Baled refuse derived fuel (RDF) wrapped in plastic has been found to have been dumped at a site in Birmingham, the latest in a spate of such incidents at locations across the UK.
The Environment Agency is known to be paying close attention to incidences of illegal dumping of RDF, after thousands of tonnes of waste have been dumped in a similar manner in recent months.
It is believed that criminals may be making vast sums of money by charging to take away household or business waste but then dumping it at remote rural locations instead of using official permitted sites.
The latest incident, in the Digbeth area of Birmingham last week, involves around 3,000 tonnes of baled waste deposited on private land located under railway arches without the permission or knowledge of the landowner. The Environment Agency is investigating the incident, as it is not clear how the waste came to be dumped on the site.
Meanwhile, the owner of the land has been asked to pay for the removal and disposal of the waste from the site. The material, which is said to contain paper, plastic and carpet waste, is thought to have originated from the Midlands and East Anglia
Efforts to remove the waste from the site have begun today (May 20).
Commenting on the discovery of the RDF, an Environment Agency spokesman said: “We are aware of the incident which is being investigated by our Environmental Crime Team. We have been liaising with the landowners who will be removing and disposing of the waste shortly. If anyone has any further information we urge them to contact email@example.com or call Crimestoppers on 0800 555 111.”
The Environment Agency has confirmed that it is treating this as a case of illegal dumping of material.

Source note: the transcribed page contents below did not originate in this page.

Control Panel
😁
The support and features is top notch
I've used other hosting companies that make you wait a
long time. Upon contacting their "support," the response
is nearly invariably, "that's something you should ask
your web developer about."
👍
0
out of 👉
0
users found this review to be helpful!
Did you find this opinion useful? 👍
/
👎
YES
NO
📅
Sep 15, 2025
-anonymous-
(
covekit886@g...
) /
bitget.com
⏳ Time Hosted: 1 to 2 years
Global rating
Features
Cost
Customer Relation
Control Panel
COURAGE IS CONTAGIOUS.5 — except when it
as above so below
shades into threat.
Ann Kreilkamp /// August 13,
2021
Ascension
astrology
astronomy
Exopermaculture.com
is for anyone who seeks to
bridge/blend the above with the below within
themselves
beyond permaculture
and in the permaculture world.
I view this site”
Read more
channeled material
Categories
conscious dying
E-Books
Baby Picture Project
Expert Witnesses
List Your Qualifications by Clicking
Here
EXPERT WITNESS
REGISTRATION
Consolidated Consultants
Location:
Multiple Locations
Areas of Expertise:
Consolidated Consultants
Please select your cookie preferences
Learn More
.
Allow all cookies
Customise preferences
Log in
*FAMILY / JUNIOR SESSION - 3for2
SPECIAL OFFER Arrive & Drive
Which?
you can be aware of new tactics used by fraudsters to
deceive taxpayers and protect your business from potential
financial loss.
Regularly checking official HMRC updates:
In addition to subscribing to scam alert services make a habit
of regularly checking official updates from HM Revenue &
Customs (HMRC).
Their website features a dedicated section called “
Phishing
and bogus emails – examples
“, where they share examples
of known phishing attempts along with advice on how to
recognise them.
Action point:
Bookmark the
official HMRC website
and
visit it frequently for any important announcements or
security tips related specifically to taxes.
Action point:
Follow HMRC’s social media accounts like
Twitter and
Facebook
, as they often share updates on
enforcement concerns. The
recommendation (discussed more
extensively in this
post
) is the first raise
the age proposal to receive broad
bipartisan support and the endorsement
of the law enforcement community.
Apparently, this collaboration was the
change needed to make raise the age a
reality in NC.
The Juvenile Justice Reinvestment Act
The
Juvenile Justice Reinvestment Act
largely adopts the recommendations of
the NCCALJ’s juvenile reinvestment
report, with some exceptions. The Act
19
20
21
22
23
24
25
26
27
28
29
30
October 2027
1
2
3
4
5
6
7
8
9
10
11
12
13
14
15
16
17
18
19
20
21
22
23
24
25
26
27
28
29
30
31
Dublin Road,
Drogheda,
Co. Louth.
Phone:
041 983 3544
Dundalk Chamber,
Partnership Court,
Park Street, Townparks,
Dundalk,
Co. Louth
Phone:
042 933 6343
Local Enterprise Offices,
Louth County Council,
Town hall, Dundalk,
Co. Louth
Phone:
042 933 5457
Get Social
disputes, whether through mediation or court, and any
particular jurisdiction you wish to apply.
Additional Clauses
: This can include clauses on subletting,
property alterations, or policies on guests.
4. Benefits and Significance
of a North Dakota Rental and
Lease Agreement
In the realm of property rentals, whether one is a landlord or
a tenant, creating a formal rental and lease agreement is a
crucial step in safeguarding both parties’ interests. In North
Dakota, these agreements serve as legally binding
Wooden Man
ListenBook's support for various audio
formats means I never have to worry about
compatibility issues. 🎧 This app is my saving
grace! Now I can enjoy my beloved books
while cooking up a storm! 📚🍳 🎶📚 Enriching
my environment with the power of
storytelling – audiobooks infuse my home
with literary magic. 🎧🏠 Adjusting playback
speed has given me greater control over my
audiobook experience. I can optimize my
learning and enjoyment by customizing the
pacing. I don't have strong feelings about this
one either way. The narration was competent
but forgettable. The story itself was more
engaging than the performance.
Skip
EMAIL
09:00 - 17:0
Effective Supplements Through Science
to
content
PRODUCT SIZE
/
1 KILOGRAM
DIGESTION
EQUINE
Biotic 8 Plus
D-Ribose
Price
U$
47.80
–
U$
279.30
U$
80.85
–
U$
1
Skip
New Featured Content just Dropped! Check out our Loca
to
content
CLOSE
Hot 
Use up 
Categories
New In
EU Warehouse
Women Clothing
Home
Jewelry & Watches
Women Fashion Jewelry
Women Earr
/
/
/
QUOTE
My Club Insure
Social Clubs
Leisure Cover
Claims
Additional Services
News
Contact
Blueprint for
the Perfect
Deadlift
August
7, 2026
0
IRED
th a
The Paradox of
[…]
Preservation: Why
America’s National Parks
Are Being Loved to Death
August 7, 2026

There is growing concern in the waste sector about the illegal storage and dumping of RDF, with waste being found to have been illegally dumped at sites in the West Midlands and in Essex (see letsrecycle.com story).
Environment Agency officers in the South East of the country have also issued a call for landowners in the region to be vigilant after three men were arrested on suspicion of depositing RDF disguised as plastic wrapped hay bales on a site at Waltham Cross, Hertfordshire (see letsrecycle.com story).
An increasing number of waste operators are turning to RDF as a means of treating municipal and commercial waste as an alternative to landfill. RDF is produced by shredding and dehydrating solid waste and is burned to produce energy. The largest market for the material from the UK is northern Europe.
Although RDF is a fuel, it is still considered waste and it must be stored, transported and used in accordance with the relevant waste regulations.